Ministério da Educação e Cultura libera R$ 43 milhões para continuar obras em universidades federais
O
Ministério da Educação (MEC) vai liberar R$ 43 milhões para
continuidade de obras em universidades federais. Os valores vão permitir
investimentos em 96 construções em andamento.

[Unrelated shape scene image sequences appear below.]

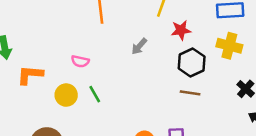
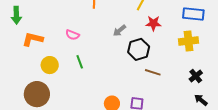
yellow cross: (229, 46) -> (189, 41), turned -30
black hexagon: (192, 62) -> (139, 49), moved
yellow circle: (66, 95) -> (50, 65), moved

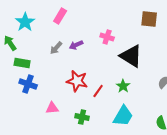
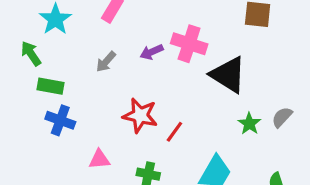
pink cross: (107, 37) -> (189, 44), size x1.5
purple arrow: (76, 45) -> (152, 52), moved
green star: (123, 86) -> (249, 124), moved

De acordo com o secretário de Educação Superior do MEC, Arnaldo Lima
Junior, os valores foram remanejados dentro do orçamento da pasta e não
se trata de algum descongelamento de recursos. “Esses valores não
estavam previstos e, com isso, vamos conseguir aumentar em 50% a
capacidade de investimento”.
O foco é
na conclusão de obras, segundo Lima. Do total liberado, R$ 14,3 milhões
serão destinados para a finalização de 54 obras identificadas com
execução física igual ou maior a 75%. O restante do valor será aportado
em 42 obras também anteriormente pactuadas, mas já iniciadas.
Segundo
o MEC, a pasta havia empenhado cerca de R$ 82 milhões para obras neste
(mas não houve a execução final). A liberação desse R$ 43 milhões estará
disponível já a partir desta quinta-feria (17).
Os
recursos serão destinados para obras em 35 universidades. Entre as
principais construções, segundo o MEC, estão o Complexo de Saúde da UFLA
(Universidade Federal de Lavras), e o Instituto de Ciências Básicas de
Saúde da UFRGS (Federal do Rio Grande do Sul).
O
MEC passa por um contingenciamento de recursos que também atinge o
orçamento das federais. O governo Jair Bolsonaro (PSL) liberou no fim do
mês passado R$ 1,99 bilhão do valor congelado no início do ano – restam
congelados, no entanto, R$ 3,8 bilhões.
Do
dinheiro desbloqueado, R$ 1,156 bilhão (58%) foi para as universidades e
institutos federais. Mesmo com a restituição recém anunciada, as
universidades continuam com o bloqueio de 18% do orçamento
discricionário (sem contar salário).
O
governo também tenta emplacar o Future-se, que prevê iniciativas de
fomento ao financiamento privado nas federais e a atuação de
organizações sociais. O projeto, em discussão dentro do MEC, enfrenta
resistência de parcela dos reitores. A informação sobre a liberação do
recurso ocorre no mesmo dia em que o secretário se reúne com a Andifes
(organização que reúne os reitores) para falar sobre o assunto.
Segundo
Lima, o projeto chegou a ter diretrizes de redução de gastos com
pessoal para que a instituição pudesse aderir ao Future-se, mas essa
ideia não constará a proposta final, prometeu o secretário. “Não haverá
medida de redução de pessoal para participação do Future-se”, disse.
Parte
dos reitores questiona o foco dado às organizações sociais e,
posteriormente, às fundações e também possíveis riscos de o programa
acentuar desigualdades entre grandes e pequenas instituições.